Could 2018 Be the Year of Civility?

Wed, 2018-02-28

When it comes civility, 2017 was a tough year, hallmarked by a level of political divisiveness previously unseen. Fortunately, the final days of 2017 signaled a new start. In December, Representative Charlie Crist (D-FL) and Representative Mike Johnson (R-LA) established the Honor and Civility Caucus, a bipartisan effort to restore trust and confidence in US political institutions through the ideals of civility and statesmanship. The caucus, which is also open to all members of Congress, follows Representative Johnson’s “Commitment to Civility” initiative that garnered signatures from a bipartisan group of more than 120 members.

Now, 2018 is off to an even better start. In February, Representative Joyce Beatty and Representative Steve Stivers launched the Congressional Civility and Respect Caucus. Open to any member, joining the caucus only requires that a member of congress have a partner from the other side of the aisle.

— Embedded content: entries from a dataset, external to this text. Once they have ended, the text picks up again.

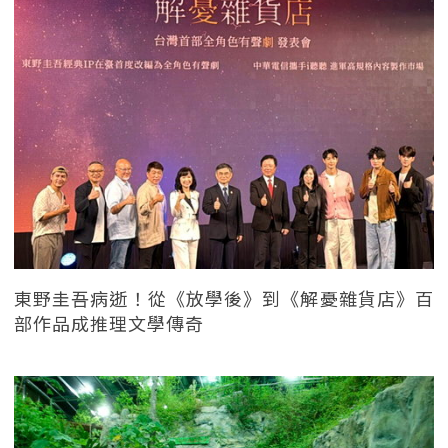
東野圭吾病逝！從《放學後》到《解憂雜貨店》百
部作品成推理文學傳奇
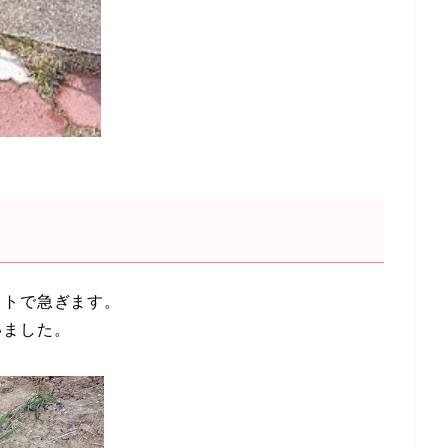
ットで急ぎます。
いました。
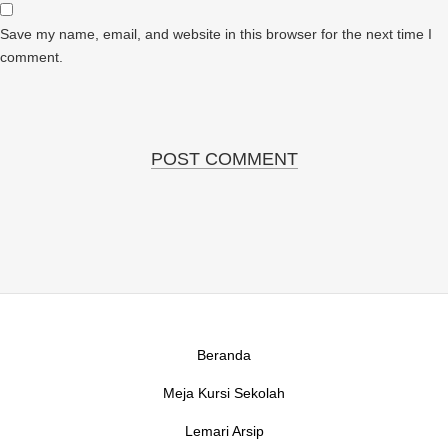
Save my name, email, and website in this browser for the next time I
comment.
Beranda
Meja Kursi Sekolah
Lemari Arsip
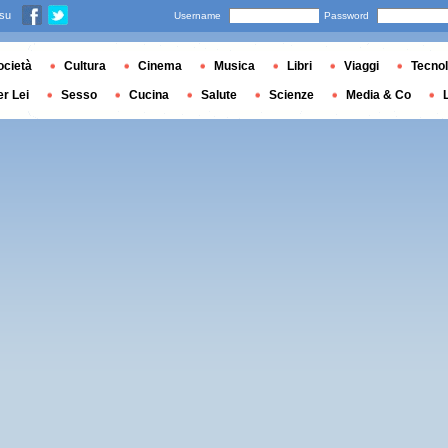
 su
Username
Password
ocietà
Cultura
Cinema
Musica
Libri
Viaggi
Tecnol
er Lei
Sesso
Cucina
Salute
Scienze
Media & Co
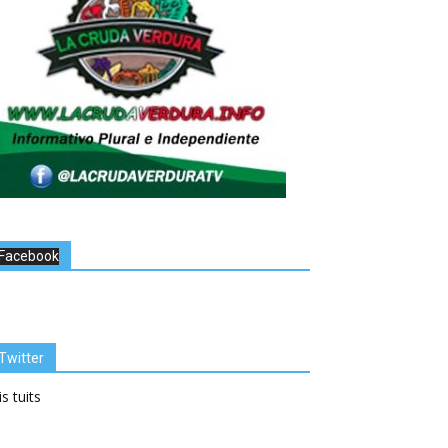
Facebook
Twitter
s tuits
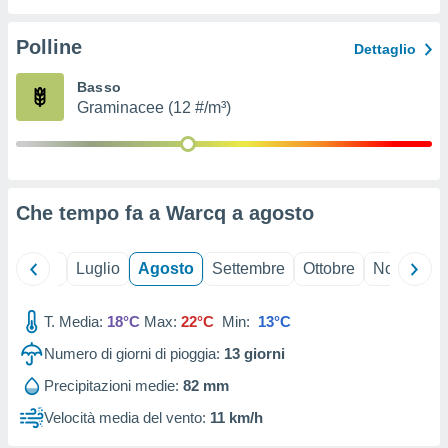
ioni
" o
tra
Polline
Dettaglio
sui cookie
o sito
Basso
Graminacee (12 #/m³)
nostri
mo il
te
ento dei
Che tempo fa a Warcq a
agosto
re
ioni su
Giugno
Luglio
Agosto
Settembre
Ottobre
Novembre
vo e/o
i,
T. Media:
18°C
Max:
22°C
Min:
13°C
 dati
er la
Numero di giorni di pioggia:
13
giorni
 della
à, creare
Precipitazioni medie:
82 mm
r la
Velocità media del vento:
11 km/h
à
izzata,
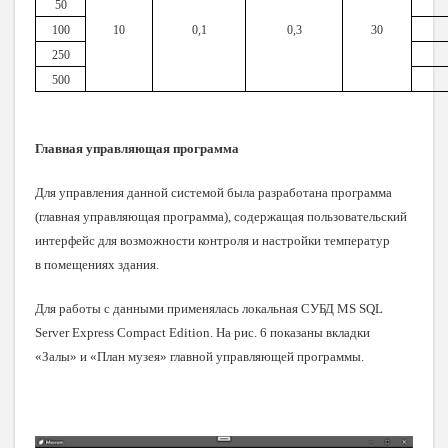
50
100
10
0,1
0,3
30
250
500
Главная управляющая программа
Для управления данной системой была разработана программа
(главная управляющая программа), содержащая пользовательский
интерфейс для возможности контроля и настройки температур
в помещениях здания.
Для работы с данными применялась локальная СУБД MS SQL
Server Express Compact Edition. На рис. 6 показаны вкладки
«Залы» и «План музея» главной управляющей программы.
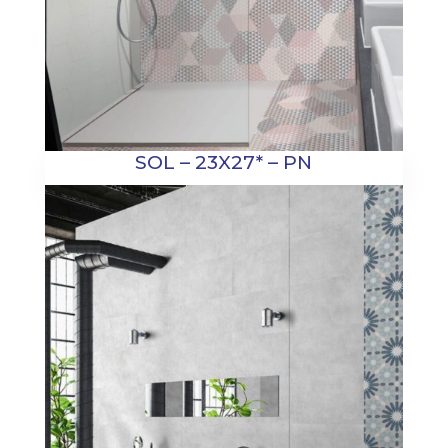
SOL – 23X27* – PN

While Representatives Stivers and Beatty have different political beliefs when it comes to a number of issues, they often work together to serve the people of Ohio. This bipartisan relationship, which both members recognize as the unfortunate exception in Congress, serves as a shining example of how members can — and should — respect and work across the aisle to best serve their constituents. Together, Stivers and Beatty have tackled homelessness, veterans’ issues, human trafficking and financial literacy. Moving forward they will visit high schools and civic organizations across their districts in Central Ohio to promote the use of a respectful dialogue on tough issues. Other members of the caucus will be encouraged to do the same in their respective districts.